This is a beautiful antique Italian black marble rectangular Pietra Dura paperweight, with chamfered corners.
It is inlaid with a stunning patchwork cross made of semi precious stones within a striking malachite borderwith chamfered corners
In excellent condition with only minor signs of wear commensurate with age and use.
Dimensions in cm:
Height 3 x Width 11 x Depth 7
Dimensions in inches:
Height 1.2 x Width 4.3 x Depth 2.8
Malachite is an opaque, green banded mineral. It is believed to be a strong protector of children. It protects the wearer from accidents and protects travellers. Malachite has been used to aid success in business and protect against undesirable business associations. It is a stone of balance in relationships.
Malachite is always green, usually in banded tones varying from very dark green to a mellow green. Most malachite comes from Zaire, Chile and Australia.
Ancient Egyptians, Greeks and Romans used malachite for jewellery and ground it to use as eye shadow. It is used in amulets to protect against the evil eye. In the Middle Ages it was used to protect children from witches and other dangers.
Pietra dura is a term for the inlay technique of using cut and fitted, highly polished coloured stones to create images. It is considered a decorative art.

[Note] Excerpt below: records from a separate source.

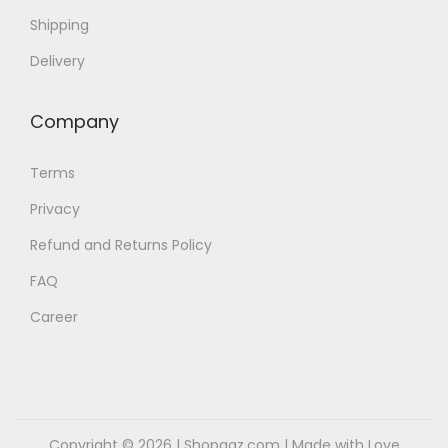
b
Shipping
e
Delivery
c
h
Company
o
s
Terms
e
Privacy
n
Refund and Returns Policy
o
n
FAQ
t
Career
h
e
p
r
o
Copyright © 2026 |
Shopaaz.com
| Made with Love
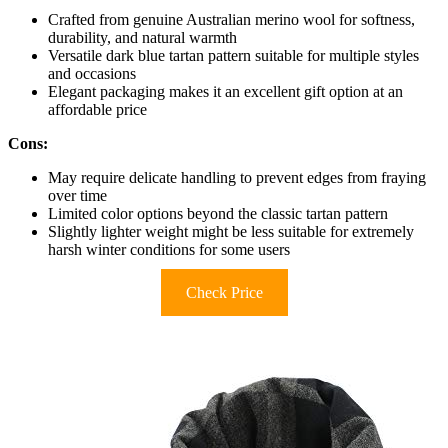
Crafted from genuine Australian merino wool for softness,
durability, and natural warmth
Versatile dark blue tartan pattern suitable for multiple styles
and occasions
Elegant packaging makes it an excellent gift option at an
affordable price
Cons:
May require delicate handling to prevent edges from fraying
over time
Limited color options beyond the classic tartan pattern
Slightly lighter weight might be less suitable for extremely
harsh winter conditions for some users
Check Price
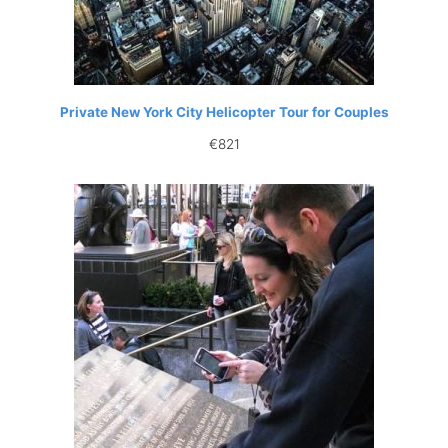
Private New York City Helicopter Tour for Couples
€
821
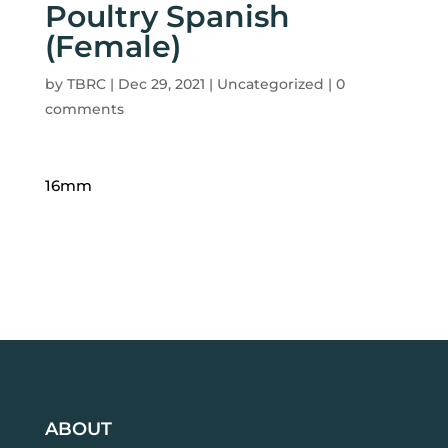
Poultry Spanish
(Female)
by
TBRC
|
Dec 29, 2021
| Uncategorized |
0
comments
16mm
ABOUT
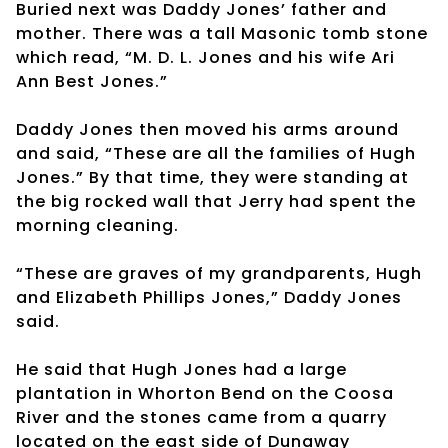
Buried next was Daddy Jones’ father and
mother. There was a tall Masonic tomb stone
which read, “M. D. L. Jones and his wife Ari
Ann Best Jones.”
Daddy Jones then moved his arms around
and said, “These are all the families of Hugh
Jones.” By that time, they were standing at
the big rocked wall that Jerry had spent the
morning cleaning.
“These are graves of my grandparents, Hugh
and Elizabeth Phillips Jones,” Daddy Jones
said.
He said that Hugh Jones had a large
plantation in Whorton Bend on the Coosa
River and the stones came from a quarry
located on the east side of Dunaway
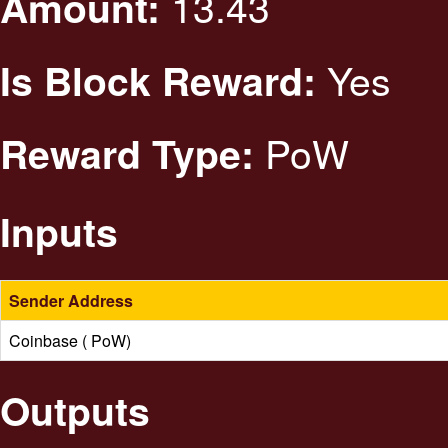
13.43
Amount:
Yes
Is Block Reward:
PoW
Reward Type:
Inputs
Sender Address
Coinbase ( PoW)
Outputs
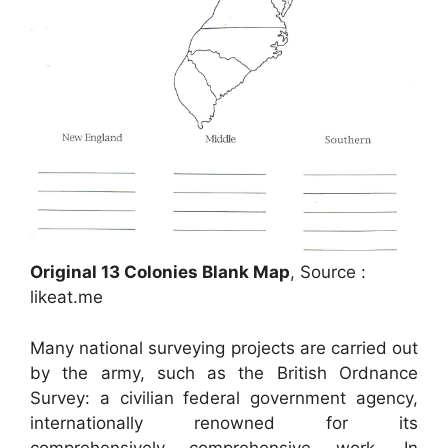
Original 13 Colonies Blank Map
, Source :
likeat.me
Many national surveying projects are carried out
by the army, such as the British Ordnance
Survey: a civilian federal government agency,
internationally renowned for its
comprehensively comprehensive work. In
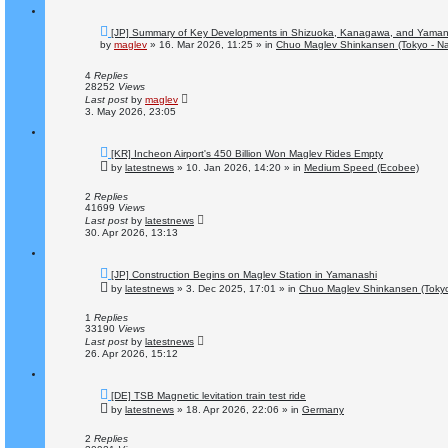
N
[JP] Summary of Key Developments in Shizuoka, Kanagawa, and Yaman
e
by
maglev
»
16. Mar 2026, 11:25
» in
Chuo Maglev Shinkansen (Tokyo - N
w
p
o
4
Replies
s
28252
Views
t
Last post
by
maglev
3. May 2026, 23:05
N
[KR] Incheon Airport's 450 Billion Won Maglev Rides Empty
e
by
latestnews
»
10. Jan 2026, 14:20
» in
Medium Speed (Ecobee)
w
p
o
2
Replies
s
41699
Views
t
Last post
by
latestnews
30. Apr 2026, 13:13
N
[JP] Construction Begins on Maglev Station in Yamanashi
e
by
latestnews
»
3. Dec 2025, 17:01
» in
Chuo Maglev Shinkansen (Tokyo
w
p
o
1
Replies
s
33190
Views
t
Last post
by
latestnews
26. Apr 2026, 15:12
N
[DE] TSB Magnetic levitation train test ride
e
by
latestnews
»
18. Apr 2026, 22:06
» in
Germany
w
p
o
2
Replies
s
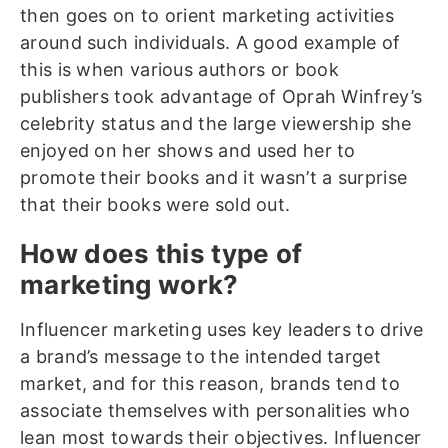
then goes on to orient marketing activities
around such individuals. A good example of
this is when various authors or book
publishers took advantage of Oprah Winfrey’s
celebrity status and the large viewership she
enjoyed on her shows and used her to
promote their books and it wasn’t a surprise
that their books were sold out.
How does this type of
marketing work?
Influencer marketing uses key leaders to drive
a brand’s message to the intended target
market, and for this reason, brands tend to
associate themselves with personalities who
lean most towards their objectives. Influencer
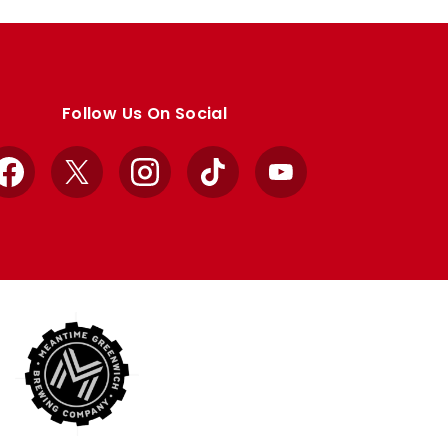
Follow Us On Social
Facebook
X
Instagram
TikTok
YouTube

Pietre dure is an Italian plural meaning “hard rocks” or hardstones; the singular pietra dura is also encountered in Italian. In Italian, but not in English, the term embraces all gem engraving and hardstone carving, which is the artistic carving of three-dimensional objects in semi-precious stone, normally from a single piece, for example in Chinese jade.
The traditional convention in English has been to use the singular pietra dura just to denote multi-colored inlay work. However, in recent years there has been a trend to use pietre dure as a term for the same thing, but not for all of the techniques it covers, in Italian.
But the title of a 2008 exhibition at the Metropolitan Museum of Art, New York, Art of the Royal Court: Treasures in Pietre Dure from the Palaces of Europe used the full Italian sense of the term, probably because they thought that it had greater brand recognition. The material on the website speaks of objects such as a vase in lapis lazuli as being examples of “hardstone carving (pietre dure)”
The Victoria & Albert Museum in London uses both versions on its website, but uses pietra dura. “A method of inlaying coloured marbles or semi-precious stones into a stone base, often in geometric or flower patterns….”
Giovanni Montelatici (1864-1930) was an Italian Florentine artist whose brilliant work has been distributed across the world by tourists and collectors. Owners of Giovanni’s work included Donald Trump.